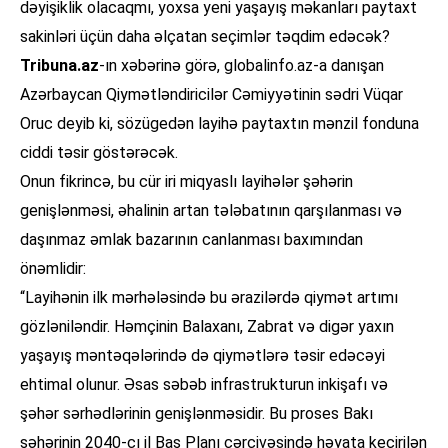
dəyişiklik olacaqmı, yoxsa yeni yaşayış məkanları paytaxt
sakinləri üçün daha əlçatan seçimlər təqdim edəcək?
Tribuna.az
-ın xəbərinə görə, globalinfo.az-a danışan
Azərbaycan Qiymətləndiricilər Cəmiyyətinin sədri Vüqar
Oruc deyib ki, sözügedən layihə paytaxtın mənzil fonduna
ciddi təsir göstərəcək.
Onun fikrincə, bu cür iri miqyaslı layihələr şəhərin
genişlənməsi, əhalinin artan tələbatının qarşılanması və
daşınmaz əmlak bazarının canlanması baxımından
önəmlidir:
“Layihənin ilk mərhələsində bu ərazilərdə qiymət artımı
gözləniləndir. Həmçinin Balaxanı, Zabrat və digər yaxın
yaşayış məntəqələrində də qiymətlərə təsir edəcəyi
ehtimal olunur. Əsas səbəb infrastrukturun inkişafı və
şəhər sərhədlərinin genişlənməsidir. Bu proses Bakı
şəhərinin 2040-cı il Baş Planı çərçivəsində həyata keçirilən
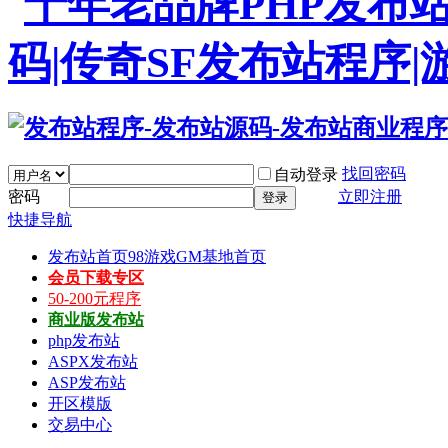
找回密码
自动登录
密码
立即注册
登录
快捷导航
发布站首页
98游戏GM基地首页
会员下载专区
50-200元程序
商业版发布站
php发布站
ASPX发布站
ASP发布站
开区模版
交易中心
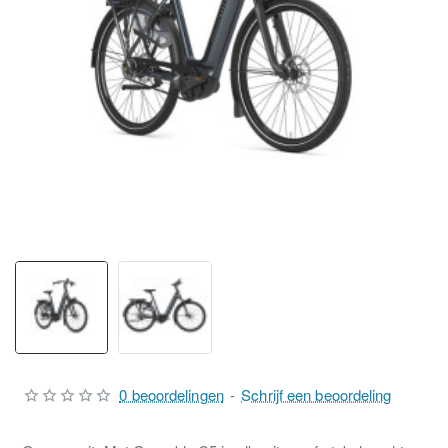
0 beoordelingen
-
Schrijf een beoordeling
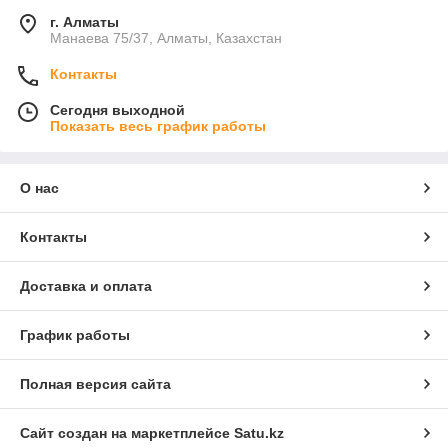
г. Алматы
Манаева 75/37, Алматы, Казахстан
Контакты
Сегодня выходной
Показать весь график работы
О нас
Контакты
Доставка и оплата
График работы
Полная версия сайта
Сайт создан на маркетплейсе
Satu.kz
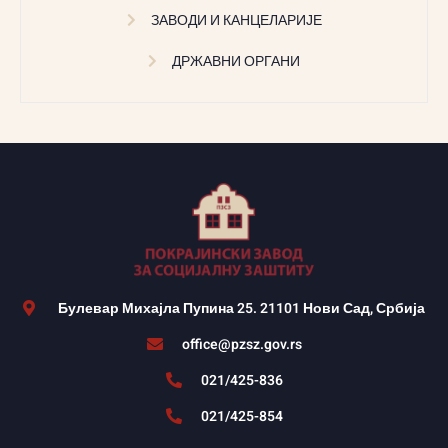
ЗАВОДИ И КАНЦЕЛАРИЈЕ
ДРЖАВНИ ОРГАНИ
Булевар Михајла Пупина 25. 21101 Нови Сад, Србија
office@pzsz.gov.rs
021/425-836
021/425-854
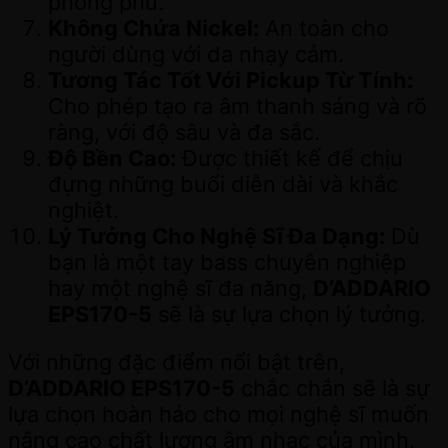
phong phú.
Không Chứa Nickel:
An toàn cho
người dùng với da nhạy cảm.
Tương Tác Tốt Với Pickup Từ Tính:
Cho phép tạo ra âm thanh sáng và rõ
ràng, với độ sâu và đa sắc.
Độ Bền Cao:
Được thiết kế để chịu
đựng những buổi diễn dài và khắc
nghiệt.
Lý Tưởng Cho Nghệ Sĩ Đa Dạng:
Dù
bạn là một tay bass chuyên nghiệp
hay một nghệ sĩ đa năng,
D’ADDARIO
EPS170-5
sẽ là sự lựa chọn lý tưởng.
Với những đặc điểm nổi bật trên,
D’ADDARIO EPS170-5
chắc chắn sẽ là sự
lựa chọn hoàn hảo cho mọi nghệ sĩ muốn
nâng cao chất lượng âm nhạc của mình.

#### [WORK INSTRUCTION]
Copy each line of the listing that carries the string "yaşayış".

#### [SOLVED EXERCISE]
dəyişiklik olacaqmı, yoxsa yeni yaşayış məkanları paytaxt
yaşayış məntəqələrində də qiymətlərə təsir edəcəyi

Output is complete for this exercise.